Warsztaty muzyczne i festiwal Soundela wyrósł na jedną z kilku najlepszych tego typu imprez w kraju. Solidna „praca u podstaw” Lubawskiej Grupy Muzyków i wsparcie władz miasta pozwoliły na rozwinięcie skrzydeł tej imprezie, która z roku na rok zadziwia uczestników perfekcyjną organizacją i niepowtarzalną atmosferą. Tutaj w sposób optymalny łączy się przyjemne z pożytecznym. Kolejna ich edycja za nami, pozwólmy sobie zatem na kilka spostrzeżeń, wspomnień na gorąco i oczywiście porcję zdjęć.
Zacznijmy od przypomnienia kadry wykładowców, którą kompletował i której przewodniczył niezmordowany Jacek Królik. W klasie wokalu nauczali Natalia Kukulska i Monika Malec. Perkusję objaśniał Michał Dąbrówka, a bas – Bartosz Mielczarek. Lekcje gitary obok Jacka Królika przeprowadził Wacław „Vogg” Kiełtyka i były to chyba pierwsze tego typu warsztaty, w których brał udział. Tajniki klawiszy i produkcji muzycznej objaśniał Paweł Tomaszewski, home recording i produkcję muzyczną przybliżał Tomasz Kałwak, a pogadankę na temat songwritingu miał Piotr Bukartyk.
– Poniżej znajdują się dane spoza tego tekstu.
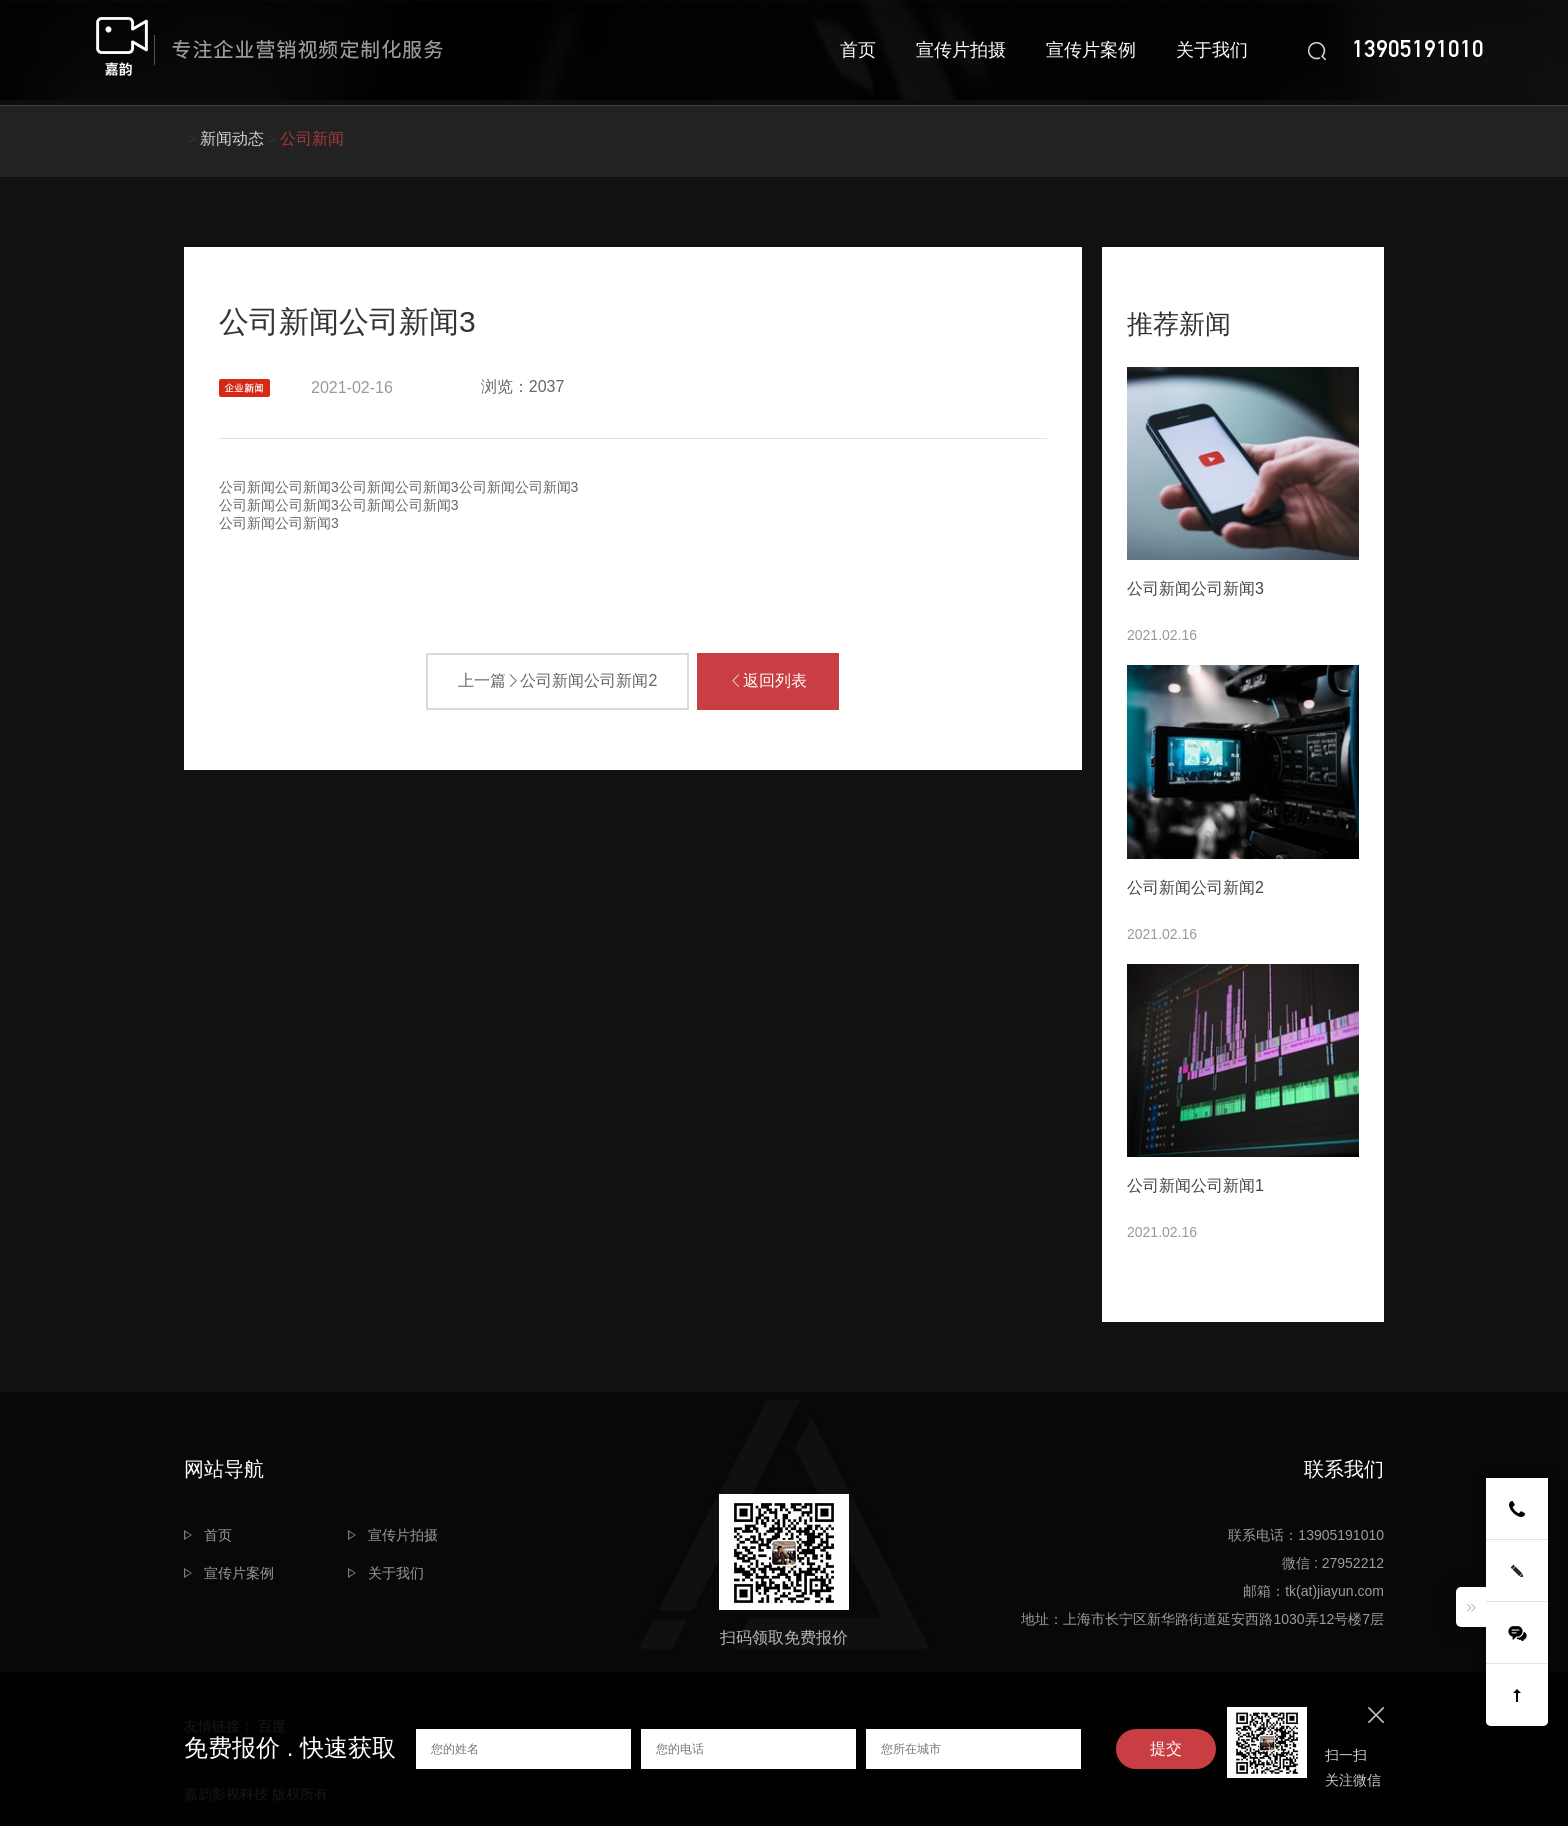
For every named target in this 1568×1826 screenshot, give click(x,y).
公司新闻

Ilość ultra ciekawych wykładów jak zwykle powodowała ambarass de richess, no ale nie można być w kilku miejscach na raz… Cóż, trzeba było coś wybrać i skupić się na wcześniej zadeklarowanych grupach, choć widać było, że lekcje Vogga obserwowało nieco więcej zainteresowanych, niż liczyła klasa gitarowa…
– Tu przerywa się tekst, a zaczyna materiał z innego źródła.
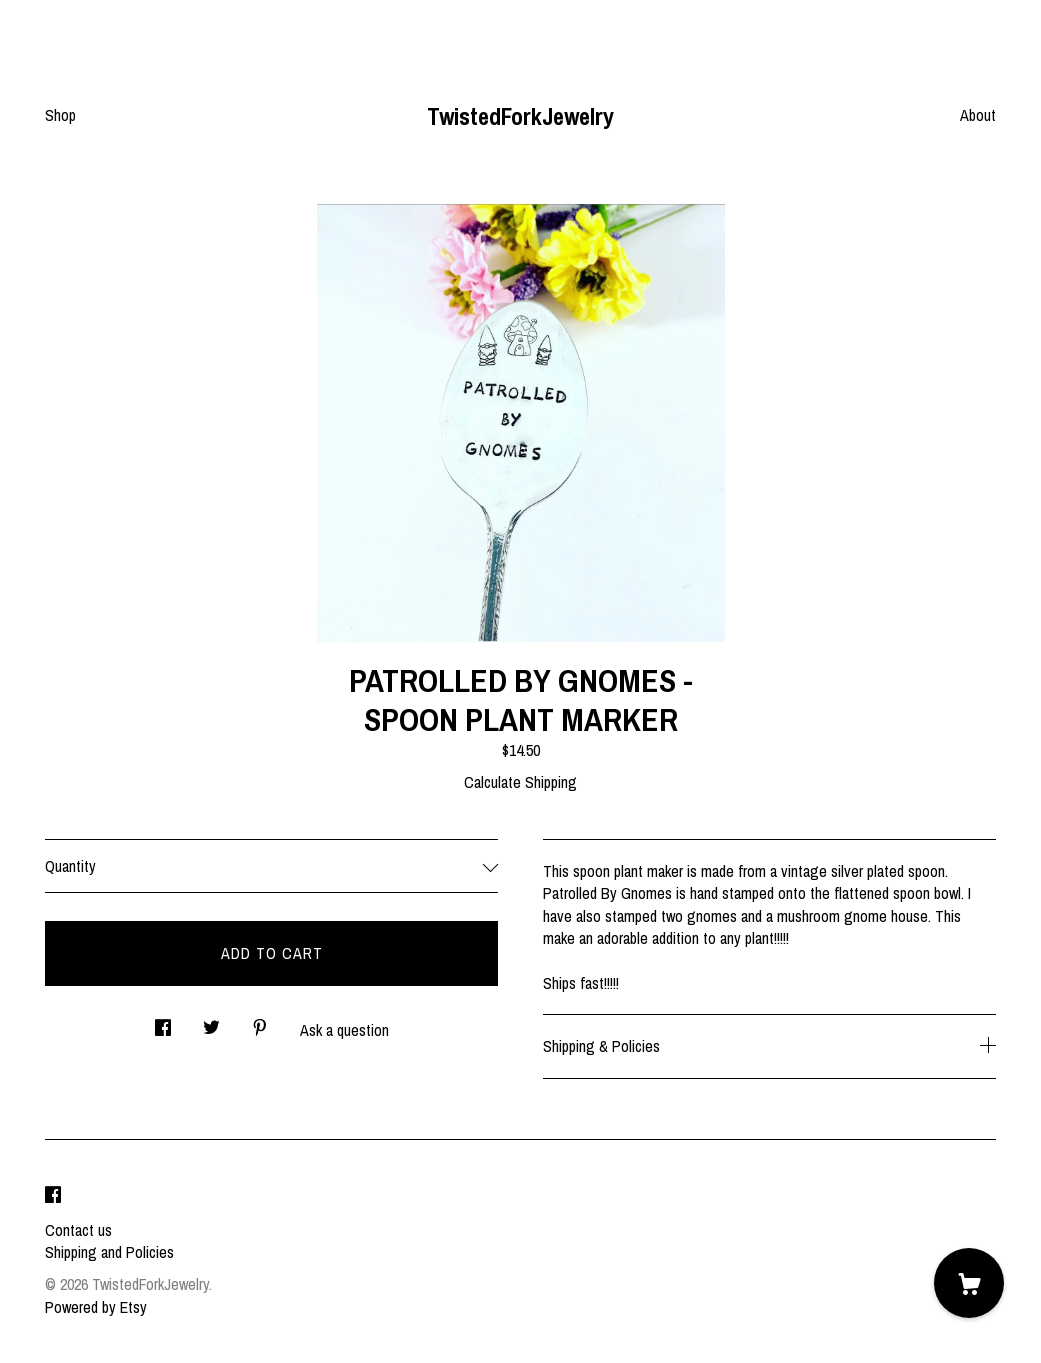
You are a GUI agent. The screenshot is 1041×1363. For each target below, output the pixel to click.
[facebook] (53, 1196)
Dwa pierwsze intensywne dni nauki i praktyki, kończyły jam sessions, które w tym roku przybrały bardzo zorganizowaną formę. Uczestnicy warsztatów już wiele tygodni wcześniej dogadali się na soundelowej grupie, stworzyli songbook ze standardami, które zagrali na wspomnianych jamach. Wprawdzie przypominało to bardziej wykonania coverów niż jam session, ale kto zaliczał cały jam (kończący się około 1:00 w nocy), ten później mógł liczyć na bardziej jamowy klimat i więcej solówkowej swobody. Generalnie – na scenie cały czas było pełno chętnych, widać było radość i spontaniczność „studentów”, a wisienką na torcie był występ kadry w jedynej i niepowtarzalnej konfiguracji scenicznej. Vogg i Natalia Kukulska na scenie? Takie rzeczy tylko w Lubawie.
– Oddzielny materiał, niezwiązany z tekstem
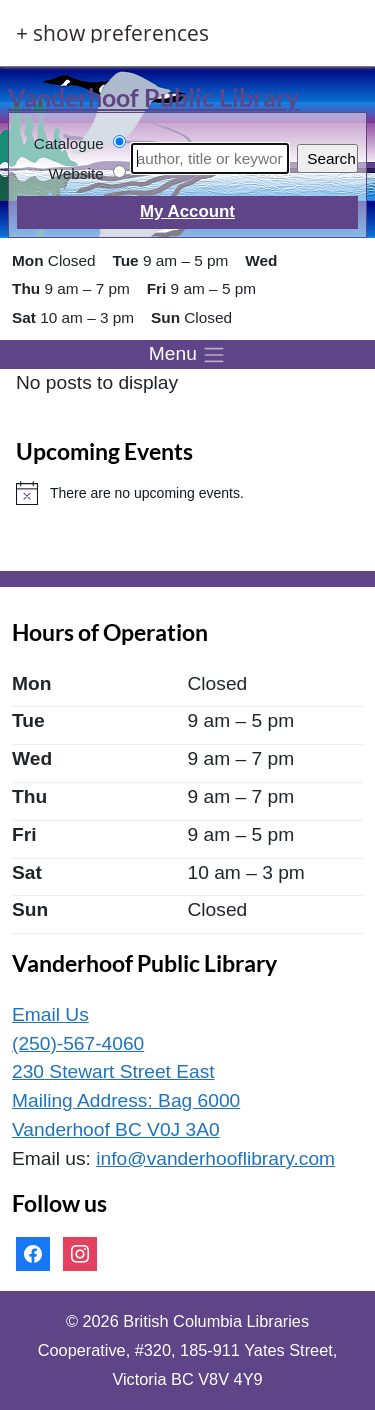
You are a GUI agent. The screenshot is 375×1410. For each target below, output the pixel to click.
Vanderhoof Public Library (153, 97)
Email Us (50, 1014)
Osobną wartością imprezy jest Festiwal, a w zasadzie przegląd kapel i artystów, którzy przeszli preselekcję. W tym roku nadesłano rekordową ilość 97 (!) zgłoszeń, z czego do finałowego konkursu dostało się sześciu wykonawców. Jak można się domyślić, poziom artystyczny był przez to wysoki i nie były kokieterią słowa jurorów, że „tak na prawdę wszyscy, którzy zdołali dostać się do tego finału, są wygrani”. To prawda – wydaje nam się, że o wszystkich tych artystach jeszcze usłyszymy, a zwycięzcom gratulujemy!
W konkursie udział wzięli:
– Chrust (Gdańsk)
– Curcuma (Szczecin)
– Kinga i Karolina Pruś (Gdańsk) – III miejsce
– Patka Olszanowicz (Olsztyn)
– Wasabi (Tarnów) – II miejsce
– Wrona (Kraków) – I miejsce
Warto jeszcze dodać, że klasę basową sprzętowo obsłużyła firma Konsbud Audio oraz marka Markbass. Do skorzystania były basówki Gloxy oraz kilka comb Markbassa, o których wszyscy, włącznie z Bartoszem Mielczarkiem, wypowiadali się w samych superlatywach.
Nie sposób opisać tu wszystkiego, co działo się podczas tych trzech szalonych dni, dlatego resztę niech opowiedzą zdjęcia. Do zobaczenia za rok!